PC vs. PC social (and other) skill checks.

I prefer to roleplay with the other people sitting at the table rather than compare dice scores. I understand it can be difficult if you want to play a charismatic swindler, but you as a person are not charismatic enough to convince another player to hand over their spell book; but thems the breaks. You have a world full of NPCs to swindle if you're not a good roleplayer.

If I were in your position I would have not chosen to make a "meta-game choice" and hold onto my book. I'd give it up if my character trusted the guy, or held onto it he didn't. There is no winning in D&D and avoiding conflict does not advance you closer to victory. On the flip side, stealing your spellbook doesn't award him any points, there would be no reason to follow through with the theft if it would wind up being unfun for you.
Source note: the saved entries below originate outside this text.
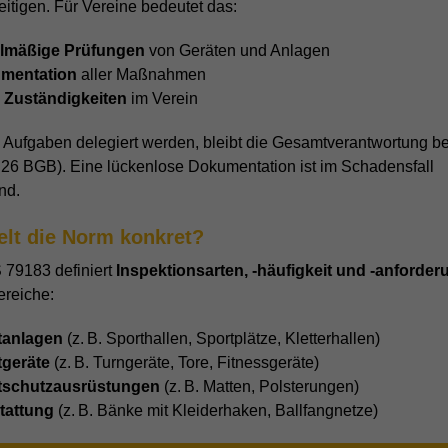
itigen. Für Vereine bedeutet das:
lmäßige Prüfungen
von Geräten und Anlagen
mentation
aller Maßnahmen
 Zuständigkeiten
im Verein
Aufgaben delegiert werden, bleibt die Gesamtverantwortung b
§26 BGB). Eine lückenlose Dokumentation ist im Schadensfall
nd.
elt die Norm konkret?
 79183 definiert
Inspektionsarten, -häufigkeit und -anforde
ereiche:
tanlagen
(z. B. Sporthallen, Sportplätze, Kletterhallen)
tgeräte
(z. B. Turngeräte, Tore, Fitnessgeräte)
tschutzausrüstungen
(z. B. Matten, Polsterungen)
tattung
(z. B. Bänke mit Kleiderhaken, Ballfangnetze)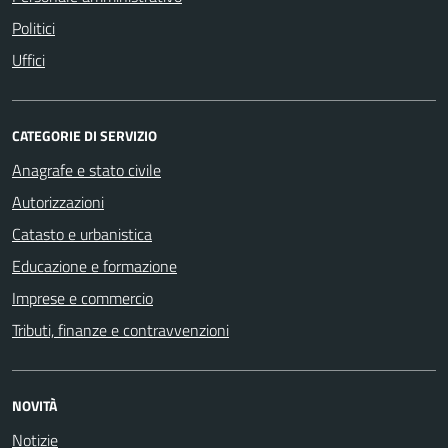
Politici
Uffici
CATEGORIE DI SERVIZIO
Anagrafe e stato civile
Autorizzazioni
Catasto e urbanistica
Educazione e formazione
Imprese e commercio
Tributi, finanze e contravvenzioni
NOVITÀ
Notizie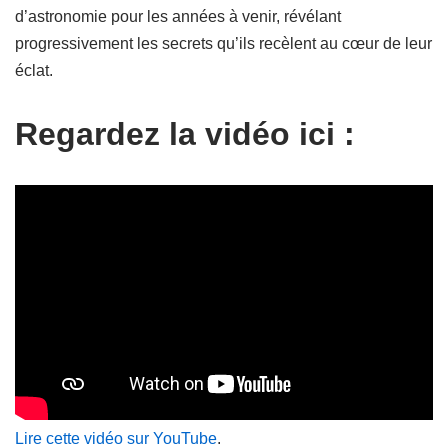
d’astronomie pour les années à venir, révélant
progressivement les secrets qu’ils recèlent au cœur de leur
éclat.
Regardez la vidéo ici :
Lire cette vidéo sur YouTube
.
An important lesson to learn is you cannot remove meta-game knowledge, and the dice are a shitty method of protecting you from it. The best way to protect yourself from it is to learn to not utilize it.

For example, lets assume you know a Kobold has 12 AC because in previous games rolls of 11 missed, and rolls of 12 and higher hit. But in this game your character, with the Lucky Feat, encounters a kobold for the first time. You roll for an attack, see an 11, and decide to reroll. You just meta-gamed and the dice didn't save you.

As for your question about how my table does it. We never roll for interaction between PCs. We always play it out because it's way more fun. And yes we frequently do things as a player we wouldn't, but our character would. And it's often hilarious and always better for the story.